The National Commission on Physician Payment Reform issued a report on March 4th, 2013 listing a number of critical recommendations to control healthcare spending and improve quality by changing the way doctors are paid.
At 18% of GDP, the United States spends more on healthcare than any other country. Although there are many factors that contribute to this enormous amount of spending, one in particular stands out; fee for service reimbursement. This report by the National Commission on Physician Payment Reform focuses on new ways to pay physicians with the aim of improving outcomes and reducing costs. They suggest the 12 recommendations below and provide a five-year plan for transitioning to a blended payment.
Transitioning from fee-for-service - The first three recommendations propose a rapid transition away from fee-for-service payment; yet recognize the need to fix current fee-for-service system inequities while the system is still in place.
- Over time, payers should largely eliminate stand-alone fee-for-service payment to medical practices because of its inherent inefficiencies and problematic financial incentives.
- The transition to an approach based on quality and value should start with the testing of new models of care over a 5-year time period, incorporating them into increasing numbers of practices, with the goal of broad adoption by the end of the decade.
- Because fee-for-service will remain an important mode of payment into the future, even as the nation shifts toward fixed-payment models, it will be necessary to continue recalibrating fee-for-service payments to encourage behavior that improves quality and cost effectiveness and penalize behavior that misuses or overuses care.
Recalibrating fee-for-service and advancing fixed payment models - The next six recommendations provide a blueprint for transitioning to a value-based blended payment model over a five-year period, focusing on increasing reimbursement for evaluation and management services, reducing gaps in payment for the same physician services regardless of specialty or setting, and advancing bundled payment and capitation.
- For both Medicare and private insurers, annual updates should be increased for evaluation and management codes, which are currently undervalued.

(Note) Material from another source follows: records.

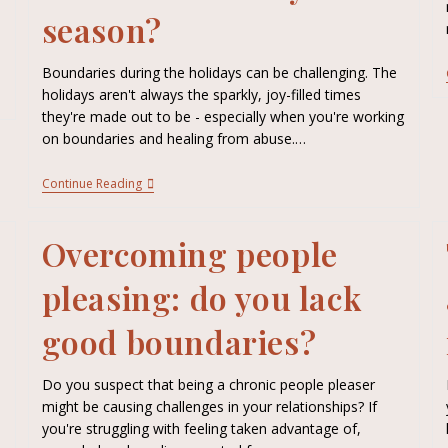
season?
Boundaries during the holidays can be challenging. The
holidays aren't always the sparkly, joy-filled times
they're made out to be - especially when you're working
on boundaries and healing from abuse.…
Continue Reading
Overcoming people
pleasing: do you lack
good boundaries?
Do you suspect that being a chronic people pleaser
might be causing challenges in your relationships? If
you're struggling with feeling taken advantage of,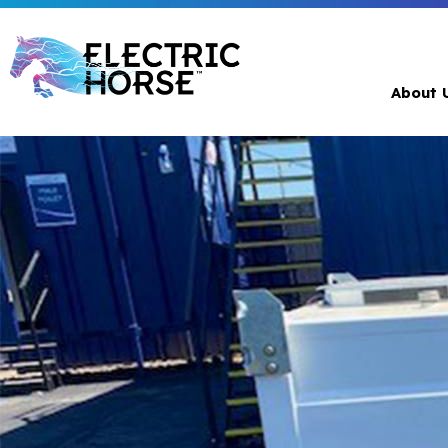
About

Updates for procedural diagnosis codes should be frozen for a period of three years, except for those that are demonstrated to be currently undervalued.
- Higher payment for facility-based services that can be performed in a lower-cost setting should be eliminated.
- Fee-for-service contracts should always incorporate quality metrics into the negotiated reimbursement rates.
- Fee-for-service reimbursement should encourage small practices (those having fewer than five providers) to form virtual relationships and thereby share resources to achieve higher quality care.
- Fixed payments should initially focus on areas where significant potential exists for cost savings and higher quality, such as care for people with multiple chronic conditions, and in-hospital procedures and their follow-up.
- Measures to safeguard access to high quality care, assess the adequacy of risk-adjustment indicators, and promote strong physician commitment to patients should be put into place for fixed payment models.
Medicare Payment - The final three recommendations focus on ways to improve physician payment within the Medicare program.
- The Sustainable Growth Rate (SGR) should be eliminated.
- Repeal of the SGR should be paid for with cost-savings from the Medicare program as a whole, including both cuts to physician payments and reductions in inappropriate utilization of Medicare services.
- The Relative Value Scale Update Committee (RUC) should make decision-making more transparent and diversify its membership so that it is more representative of the medical profession as a whole. At the same time, CMS should develop alternative open, evidence-based, and expert processes to validate the data and methods it uses to establish and update relative values.